The Roots of Progress

Vaclav Smil on “Making the Modern World”

July 15, 2017

Just picked up Making the Modern World: Materials and Dematerialization, by Vaclav Smil (which was on Bill Gates’s list of “The Best Books I Read in 2014”).

The first two pages of the preface contain this amazingly compact summary of a large part of what Roots of Progress is about:

The story of humanity – evolution of our species; prehistoric shift from foraging to permanent agriculture; rise and fall of antique, medieval, and early modern civilizations; economic advances of the past two centuries; mechanization of agriculture; diversification and automation of industrial protection; enormous increases in energy consumption; diffusion of new communication and information networks; and impressive gains in quality of life – would not have been possible without an expanding and increasingly intricate and complex use of materials. Human ingenuity has turned these materials first into simple clothes, tools, weapons, and shelters, later into more elaborate dwellings, religious and funerary structures, pure and alloyed metals, and in recent generations into extensive industrial and transportation infrastructures, megacities, synthetic and composite compounds, and into substrates and enablers of a new electronic world.
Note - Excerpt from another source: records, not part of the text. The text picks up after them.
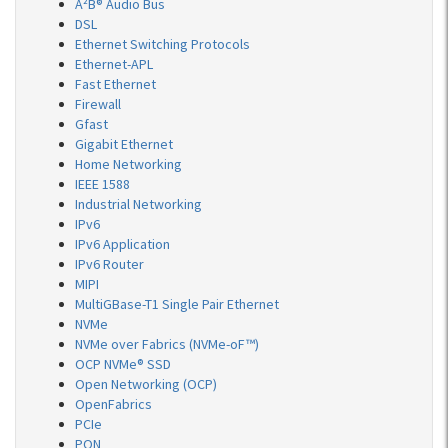
A²B® Audio Bus
DSL
Ethernet Switching Protocols
Ethernet-APL
Fast Ethernet
Firewall
Gfast
Gigabit Ethernet
Home Networking
IEEE 1588
Industrial Networking
IPv6
IPv6 Application
IPv6 Router
MIPI
MultiGBase-T1 Single Pair Ethernet
NVMe
NVMe over Fabrics (NVMe-oF™)
OCP NVMe® SSD
Open Networking (OCP)
OpenFabrics
PCIe
PON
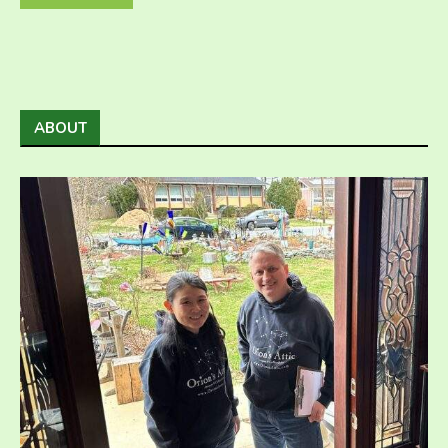
ABOUT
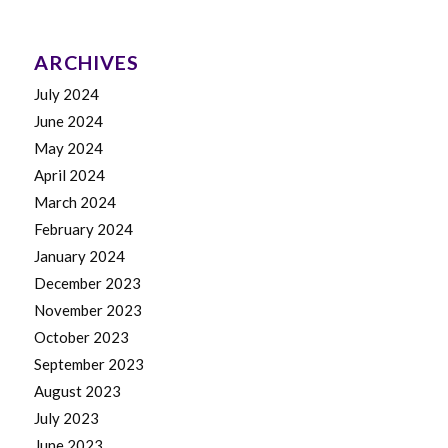
ARCHIVES
July 2024
June 2024
May 2024
April 2024
March 2024
February 2024
January 2024
December 2023
November 2023
October 2023
September 2023
August 2023
July 2023
June 2023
This material progress has not been a linear advance but has consisted of two unequal periods. First was the very slow rise that extended from pre-history to the beginnings of rapid economic modernization, that is, until the eighteenth century in most of Europe, until the nineteenth century in the USA, Canada, and Japan, and until the latter half of the twentieth century in Latin America, the Middle East, and China. An overwhelming majority of people lived in those pre-modern societies with only limited quantities of simple possessions that they made themselves or that were produced by artisanal labor as unique pieces or in small batches – while the products made in larger quantities, be they metal objects, fired bricks and tiles, or drinking glasses, were too expensive to be widely owned. The principal reason for this limited mastery of materials was the energy constraint: for millennia our abilities to extract, process, and transport biomaterials and minerals were limited by the capacities of animate prime movers (human and animal muscles) aided by simple mechanical devices and by only slowly improving capabilities of the three ancient mechanical prime movers: sails, water wheels, and wind mills. Only the conversion of the chemical energy in fossil fuels to the inexpensive and universally deployable kinetic energy of mechanical prime movers (first by external combustion of coal to power steam engines, later by internal combustion of liquids and gases to energize gasoline and Diesel engines and, later still, gas turbines) brought a fundamental change and ushered in the second, rapidly ascending, phase of material consumption, an era further accelerated by generation of electricity and by the rise of commercial chemical syntheses producing an enormous variety of compounds ranging from fertilizers to plastics and drugs.

And so the world has become divided between the affluent minority that commands massive material flows and embodies them in long-lasting structures as well as in durable and ephemeral consumer products – and the low-income majority whose material possessions amount to a small fraction of material stocks and flows in the rich world. Now the list of products that most Americans claim they cannot live without includes cars, microwave ovens, home computers, dishwashers, clothes dryers, and home air conditioning (Taylor et al., 2006) – and they have forgotten how recent many of these possessions are because just 50 years ago many of them were rare or nonexistent. In 1960 fewer than 20% of all US households had a dishwasher, a clothes dryer, or air conditioning, the first color TVs had only just appeared, and there were no microwave ovens, VCRs, computers, cellphones, or SUVs.

In contrast, those have-nots in low-income countries who are lucky enough to have their own home live in a poorly-built small earthen brick or wooden structure with as little inside as a bed, a few cooking pots, and some worn clothes. Those readers who have no concrete image of this great material divide should look at Peter Menzel’s Material World: A Global Family Portrait in which families from 30 nations are photographed in front of their dwellings amidst all of their household possessions (Menzel, 1995). And this private material contrast has its public counterpart in the gap between the extensive and expensive infrastructures of the rich world (transportation networks, functioning cities, agricultures producing large food surpluses, largely automated manufacturing) and their inadequate and failing counterparts in poor countries.

If this intrigues you, get the book.